= Exercise =
Go through the entries below and print, exactly, the lines starting at the one with "Computer Courses List" and ending at the one with "नौकरियों के लिए आवश्यक माना जाता है।", keeping both ends and no others.

(Collected data)
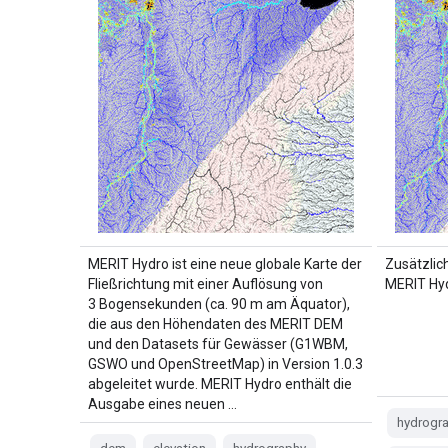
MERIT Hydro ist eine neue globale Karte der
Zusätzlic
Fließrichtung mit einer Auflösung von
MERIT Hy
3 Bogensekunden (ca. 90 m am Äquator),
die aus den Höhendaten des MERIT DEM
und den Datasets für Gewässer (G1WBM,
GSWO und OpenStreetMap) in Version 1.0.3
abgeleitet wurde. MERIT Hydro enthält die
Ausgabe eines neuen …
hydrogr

==

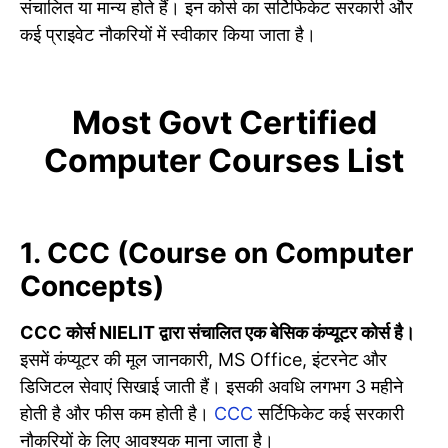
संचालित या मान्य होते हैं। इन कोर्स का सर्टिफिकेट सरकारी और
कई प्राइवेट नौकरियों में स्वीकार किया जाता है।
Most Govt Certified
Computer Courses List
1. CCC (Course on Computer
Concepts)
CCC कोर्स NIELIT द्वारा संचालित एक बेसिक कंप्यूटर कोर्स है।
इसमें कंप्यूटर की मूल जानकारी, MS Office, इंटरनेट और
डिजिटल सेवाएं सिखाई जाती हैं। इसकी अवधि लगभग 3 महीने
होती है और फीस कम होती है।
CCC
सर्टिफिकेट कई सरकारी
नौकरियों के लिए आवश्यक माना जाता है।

= Reply to the exercise =
Computer Courses List
1. CCC (Course on Computer
Concepts)
CCC कोर्स NIELIT द्वारा संचालित एक बेसिक कंप्यूटर कोर्स है।
इसमें कंप्यूटर की मूल जानकारी, MS Office, इंटरनेट और
डिजिटल सेवाएं सिखाई जाती हैं। इसकी अवधि लगभग 3 महीने
होती है और फीस कम होती है।
CCC
सर्टिफिकेट कई सरकारी
नौकरियों के लिए आवश्यक माना जाता है।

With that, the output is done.